Doch die nun vorgelegten Pläne aus dem CDU-geführten Innenministerium gehen der SPD zu weit. „Das Gesetz wird so mit Sicherheit nicht verabschiedet werden“, sagte der innenpolitische Sprecher der SPD-Fraktion, Michael Hartmann, der Berliner Zeitung. Die Vorlage des Ministers sei zu restriktiv. Die Pläne des Innenministeriums, Asylbewerber in Abschiebehaft zu nehmen, nannte Hartmann „absurd“. Es sei der Normalfall, daß Asylbewerber nicht auf ordnungsgemäße Art und Weise einreisten. „Daß von seiten des Innenressorts ständig Sozialmißbrauch unterstellt wird, ist in dieser Form nicht in Ordnung.“ Hartmann warf der Union vor, das Asylrecht eigenhändig reformieren zu wollen. „Wir verweisen auf den Koalitionsvertrag, der eine Verschärfung der Regeln nicht vorsieht.“ Unterstützung erhielt Hartmann vom stellvertretenden SPD-Chef Ralf Stegner. Wir haben im Koalitionsvertrag nicht vereinbart, daß wir Menschen schikanieren werden“, sagte Stegner dem Tagesspiegel. Die Integrationsbeauftragte der Bundesregierung, Aydan Özoguz, ebenfalls SPD, monierte, der Entwurf habe gehörige Schlagseite und lese sich wie eine „Wünsch-dir-was-Liste der Unionsfraktion“.

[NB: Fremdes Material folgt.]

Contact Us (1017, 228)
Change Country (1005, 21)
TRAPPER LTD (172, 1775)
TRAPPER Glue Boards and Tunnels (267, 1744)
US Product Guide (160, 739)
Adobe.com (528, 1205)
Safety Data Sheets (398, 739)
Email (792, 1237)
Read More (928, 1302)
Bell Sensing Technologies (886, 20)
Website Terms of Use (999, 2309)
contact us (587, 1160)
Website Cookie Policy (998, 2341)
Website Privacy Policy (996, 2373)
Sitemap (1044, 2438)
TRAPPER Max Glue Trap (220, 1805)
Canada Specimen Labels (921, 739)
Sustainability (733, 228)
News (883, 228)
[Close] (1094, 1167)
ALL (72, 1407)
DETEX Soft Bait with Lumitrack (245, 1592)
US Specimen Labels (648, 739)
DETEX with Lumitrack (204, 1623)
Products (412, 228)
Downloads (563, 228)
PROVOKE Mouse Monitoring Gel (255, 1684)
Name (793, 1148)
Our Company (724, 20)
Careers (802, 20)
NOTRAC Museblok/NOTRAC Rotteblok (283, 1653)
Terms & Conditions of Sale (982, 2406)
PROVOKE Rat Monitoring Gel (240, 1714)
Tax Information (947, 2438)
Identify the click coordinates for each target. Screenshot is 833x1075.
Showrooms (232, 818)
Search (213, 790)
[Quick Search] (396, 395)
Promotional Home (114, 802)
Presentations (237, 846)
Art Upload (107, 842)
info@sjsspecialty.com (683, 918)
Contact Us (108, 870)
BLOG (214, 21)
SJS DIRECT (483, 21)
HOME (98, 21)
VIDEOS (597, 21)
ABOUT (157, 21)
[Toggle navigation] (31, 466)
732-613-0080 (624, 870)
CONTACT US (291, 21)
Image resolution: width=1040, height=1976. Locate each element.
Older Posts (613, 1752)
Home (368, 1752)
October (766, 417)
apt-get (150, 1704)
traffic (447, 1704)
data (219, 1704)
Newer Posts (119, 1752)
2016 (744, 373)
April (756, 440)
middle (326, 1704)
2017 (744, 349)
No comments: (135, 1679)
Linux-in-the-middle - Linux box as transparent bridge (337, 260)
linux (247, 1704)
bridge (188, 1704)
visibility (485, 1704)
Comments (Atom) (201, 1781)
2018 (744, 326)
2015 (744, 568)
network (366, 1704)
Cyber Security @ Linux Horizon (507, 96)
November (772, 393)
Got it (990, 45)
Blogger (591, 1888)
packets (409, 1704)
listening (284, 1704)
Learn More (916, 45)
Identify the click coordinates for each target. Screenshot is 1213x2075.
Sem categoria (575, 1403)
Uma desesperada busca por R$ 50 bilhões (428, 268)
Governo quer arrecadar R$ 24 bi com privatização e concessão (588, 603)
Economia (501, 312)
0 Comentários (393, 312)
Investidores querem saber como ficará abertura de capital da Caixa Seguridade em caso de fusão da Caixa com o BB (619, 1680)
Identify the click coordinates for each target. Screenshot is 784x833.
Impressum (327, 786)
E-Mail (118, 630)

Die Flüchtlingsorganisation Pro Asyl warnte unterdessen vor einem gigantischen Inhaftierungsprogramm. Und auch die Linke kritisierte das Vorhaben erwartungsgemäß scharf. Die innenpolitische Sprecherin der Linkspartei, Ulla Jelpke, sagte der Nachrichtenagentur dpa: „Eine nahezu flächendeckende Inhaftierung Asylsuchender verletzt den Schutzgedanken des internationalen Flüchtlingsrechts. Flüchtlingen Fluchtgefahr zu unterstellen, ist schlicht absurd.“

Innenminister de Maizière versteht die Aufregung dagegen nicht: „Es handelt sich hier um eine merkwürdig schiefe Diskussion“, sagte er dem ARD-Morgenmagazin: Der Gesetzentwurf sei insgesamt ein „ausgewogenes Paket“. In den kommenden Tagen will der CDU-Politiker innerhalb der Großen Koalition Überzeugungsarbeit leisten. Fest scheint allerdings schon jetzt zu stehen, daß sich die Regierenden in Berlin beim Thema Einwanderung nicht zum letzten Mal gestritten haben.